Des gardiens de prison forcent les portes du SPF Justice

Des centaines de gardiens de prison et de militants syndicaux se sont réunis mardi matin devant le siège du MR où ils ont bruyamment manifesté, lançant notamment pétards et œufs contre la façade. Les protestataires ont ensuite migré vers le SPF Justice, où il sont parvenus à s’engouffrer et causer d'importants dégâts.

Les manifestants, qui représentent l’ensemble du secteur public, se sont rassemblés devant le siège des libéraux francophones, sur l’avenue de la Toison d’Or.

Ils ont notamment lancé des pétards et sifflé la manière dont le gouvernement fédéral réagit à la grève qui affecte les prisons bruxelloises et wallonnes depuis trois semaines. Les protestataires, vêtus pour la plupart de vestes aux couleurs de la CSC et de la FGTB, ont aussi ciblé la façade du bâtiment de jets d'oeufs quasi continus.

"Nous voulons juste garder nos acquis", peut-on lire sur l'un des calicots. "Nous sommes d'accord avec Monsieur Koen Geens: c'est un métier pénible", proclame une autre pancarte.

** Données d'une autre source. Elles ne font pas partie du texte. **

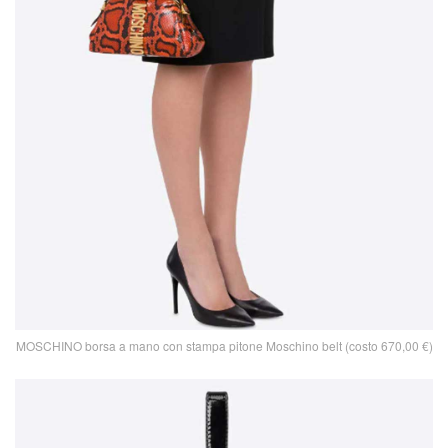
MOSCHINO borsa a mano con stampa pitone Moschino belt (costo 670,00 €)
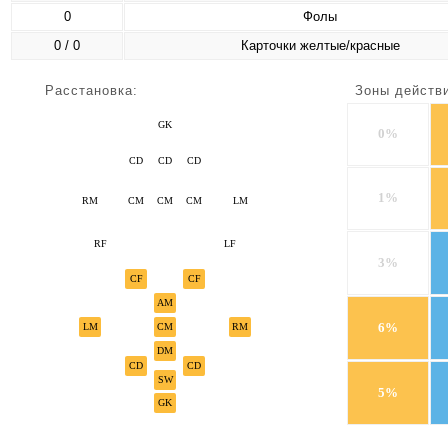
0
Фолы
0 / 0
Карточки желтые/красные
Расстановка:
Зоны действ
GK
0%
CD
CD
CD
1%
RM
CM
CM
CM
LM
RF
LF
3%
CF
CF
AM
6%
LM
CM
RM
DM
CD
CD
SW
5%
GK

"Nous ne sommes pas ici par plaisir", explique un gardien de la prison de Saint-Gilles au micro de la VRT. "On dit que les agents pénitentiaires aiment faire la grève. Mais j'aimerais voir le ministre et les députés faire tourner la prison pendant un mois".

Le SPF Justice pris d’assaut

Plus tard dans la matinée, les manifestants ont migré vers le SPF Justice. A force de tambouriner sur la porte d'entrée, ils sont parvenus à en briser les carreaux. Profitant de l'ouverture de la porte, des dizaines de militants se sont alors engouffrés dans le bâtiment.

"Des fenêtres ont été brisées, nous avons vu des meubles valser dehors, tout comme des téléphones et des machines à café. Il y a beaucoup de dégâts à l'intérieur", témoigne la journaliste de la VRT, Liesbeth Indeherberge.

Bert Rymen, un autre journaliste de notre rédaction présent sur place, a également subi le mécontentement des grévistes. Son téléphone portable a été réduit en miettes alors qu'il tentait de prendre des photos.

Des policiers, entrés par une autre porte, ont finalement réussi à les déloger. Leur intervention, à l'aide de matraques et de gaz lacrymogènes, a créé une certaine agitation parmi les manifestants, mais la situation serait à nouveau sous contrôle.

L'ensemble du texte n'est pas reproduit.